Frequently asked questions
Divide units sold in the period by units received in that period, then multiply by 100. Some operators use units on hand at the start of the period as the denominator instead. Both are valid; pick one, document it, and never switch mid-year.
There’s no reliable published cannabis-specific benchmark, and you should treat any single quoted figure with suspicion. General retail guidance puts a healthy rate around 70–80%, with under 40% signaling a problem and over 90% signaling stockouts. Derive your own target from four quarters of your own category-level history.
Sell-through is a snapshot — of the inventory you had available, what percentage sold in this window. Turnover is a rate — how many times you cycled your full inventory over a longer period. Sell-through catches a specific batch going stale; turnover describes the year in aggregate.
Because the two halves of the formula sit in different systems and at different grain. Sales are POS items; supply is Metrc packages, transfer manifests, and batch records measured in grams. Vertically integrated and multi-state operators often run different platforms per function and per state, so a single report can require four exports and a hand-built SKU-to-batch mapping.
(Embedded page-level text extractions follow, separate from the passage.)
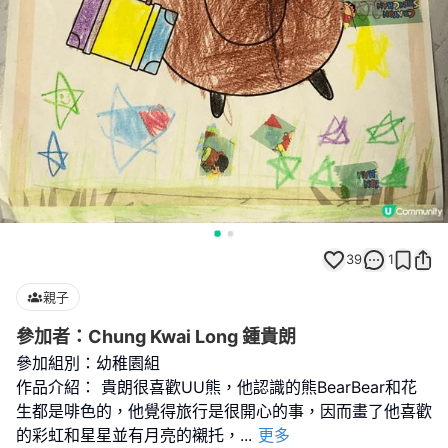
39
1
親子
參加者：Chung Kwai Long 鍾貴朗
參加組別：幼稚園組
作品介紹： 貴朗很喜歡UU熊，他認識的熊BearBear和花
生都是啡色的，他覺得旅行是很開心的事，因而畫了他喜歡
的彩虹和星星並有月亮的襯托，
...
更多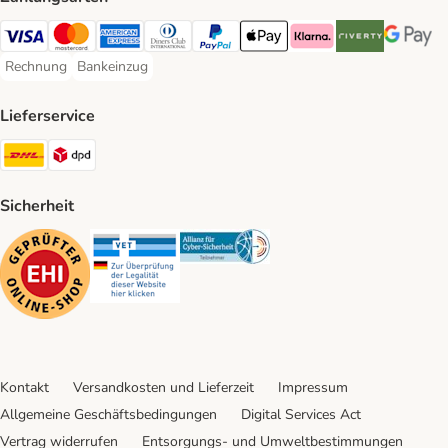
Visa Payment Method
Mastercard Payment Method
American Express Payment Method
Diners Club Payment Method
PayPal Payment Method
Apple Pay Payment Method
Klarna Payment Method
Riverty Payment 
Google P
Rechnung
Bankeinzug
Rechnung Payment Method
Bankeinzug Payment Method
Lieferservice
DHL Shipping Method
DPD Shipping Method
Sicherheit
Security
Security
Security
Kontakt
Versandkosten und Lieferzeit
Impressum
Allgemeine Geschäftsbedingungen
Digital Services Act
Vertrag widerrufen
Entsorgungs- und Umweltbestimmungen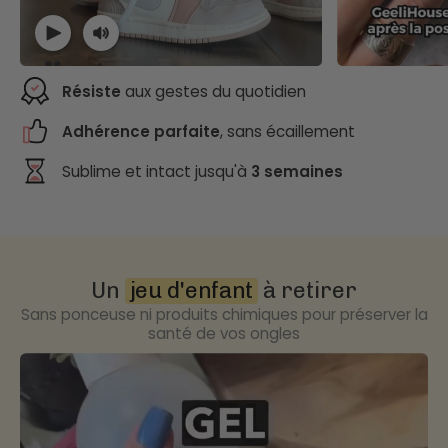
Résiste
aux gestes du quotidien
Adhérence parfaite
, sans écaillement
Sublime et intact jusqu'à
3 semaines
Un
jeu d'enfant
à retirer
Sans ponceuse ni produits chimiques pour préserver la
santé de vos ongles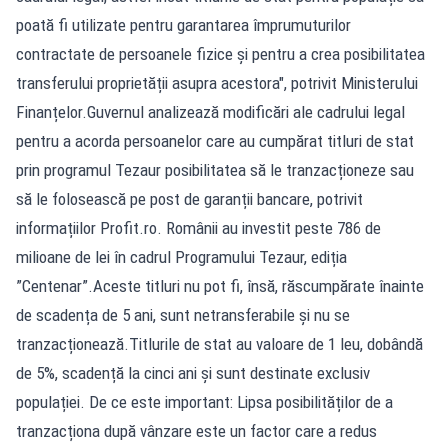
poată fi utilizate pentru garantarea împrumuturilor
contractate de persoanele fizice și pentru a crea posibilitatea
transferului proprietății asupra acestora", potrivit Ministerului
Finanțelor.Guvernul analizează modificări ale cadrului legal
pentru a acorda persoanelor care au cumpărat titluri de stat
prin programul Tezaur posibilitatea să le tranzacționeze sau
să le folosească pe post de garanții bancare, potrivit
informațiilor Profit.ro. Românii au investit peste 786 de
milioane de lei în cadrul Programului Tezaur, ediția
”Centenar”.Aceste titluri nu pot fi, însă, răscumpărate înainte
de scadența de 5 ani, sunt netransferabile și nu se
tranzacționează.Titlurile de stat au valoare de 1 leu, dobândă
de 5%, scadență la cinci ani și sunt destinate exclusiv
populației. De ce este important: Lipsa posibilităților de a
tranzacționa după vânzare este un factor care a redus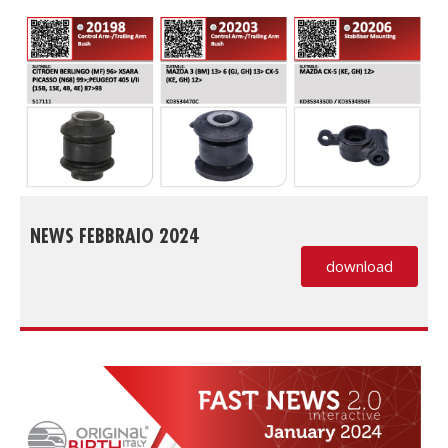
NEWS FEBBRAIO 2024
download
(PDF, si apre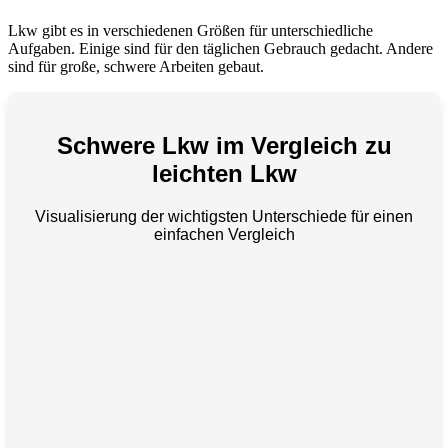
Lkw gibt es in verschiedenen Größen für unterschiedliche
Aufgaben. Einige sind für den täglichen Gebrauch gedacht. Andere
sind für große, schwere Arbeiten gebaut.
Schwere Lkw im Vergleich zu
leichten Lkw
Visualisierung der wichtigsten Unterschiede für einen
einfachen Vergleich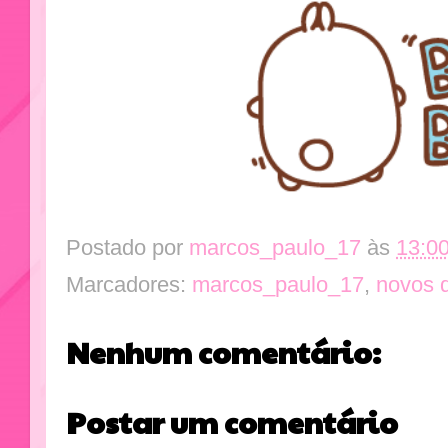
Postado por
marcos_paulo_17
às
13:0
Marcadores:
marcos_paulo_17
,
novos 
Nenhum comentário:
Postar um comentário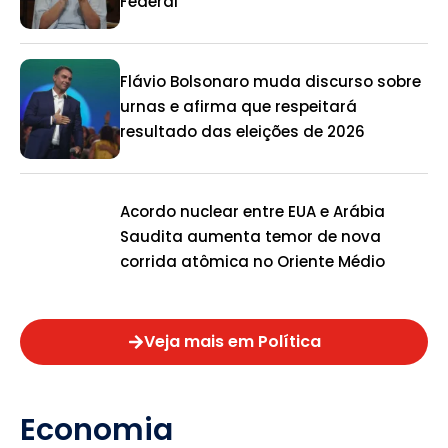
Federal
Flávio Bolsonaro muda discurso sobre
urnas e afirma que respeitará
resultado das eleições de 2026
Acordo nuclear entre EUA e Arábia
Saudita aumenta temor de nova
corrida atômica no Oriente Médio
Veja mais em Política
Economia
Partially. The April 2026 final order moved FDA-approved marijuana drug products and state-licensed medical marijuana to Schedule III; adult-use marijuana was not included and remains Schedule I, so 280E continues to apply to adult-use activity. Treasury has announced that apportionment guidance is coming for hybrid operators but has not published it, so most practitioners are advising a documented, defensible method in the meantime. This is general information, not tax advice — confirm your position with your cannabis CPA.
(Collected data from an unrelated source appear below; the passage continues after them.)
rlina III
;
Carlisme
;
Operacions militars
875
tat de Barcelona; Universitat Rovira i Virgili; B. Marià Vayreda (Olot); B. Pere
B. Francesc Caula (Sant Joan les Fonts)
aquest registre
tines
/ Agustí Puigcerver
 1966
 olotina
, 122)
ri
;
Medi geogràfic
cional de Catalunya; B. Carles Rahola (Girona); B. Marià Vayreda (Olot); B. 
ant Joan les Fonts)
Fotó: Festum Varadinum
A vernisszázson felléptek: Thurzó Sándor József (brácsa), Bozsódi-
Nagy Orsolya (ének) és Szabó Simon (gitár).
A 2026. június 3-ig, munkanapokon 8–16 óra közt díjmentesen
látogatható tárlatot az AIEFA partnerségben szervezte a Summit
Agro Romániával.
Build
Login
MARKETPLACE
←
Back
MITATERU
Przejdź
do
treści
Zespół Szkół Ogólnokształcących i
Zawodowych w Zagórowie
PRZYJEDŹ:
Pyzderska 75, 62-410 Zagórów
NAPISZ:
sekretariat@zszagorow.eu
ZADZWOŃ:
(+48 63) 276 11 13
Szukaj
Monthly is the common cadence, but monthly is a lagging view for perishable categories. If your data is automated rather than assembled, weekly by category and batch gives you enough runway to act while a markdown is still avoidable — which is the entire argument for not rebuilding it by hand.
The takeaway
Sell-through is the metric that exposes your data architecture, because it’s the one question that refuses to stay inside a single system. Every month your team rebuilds it by hand, you pay an infrastructure tax in analyst hours — and get an answer that’s already old, that nobody fully trusts, and that now has to hold up to a 280E allocation review.
The fix isn’t more reporting discipline or a consolidation project you can’t afford to run. It’s a warehouse underneath the backends you already have, where units sold and units produced sit in the same place, mapped once, refreshed on a schedule. That’s what turns sell-through from a project into a number you simply look at.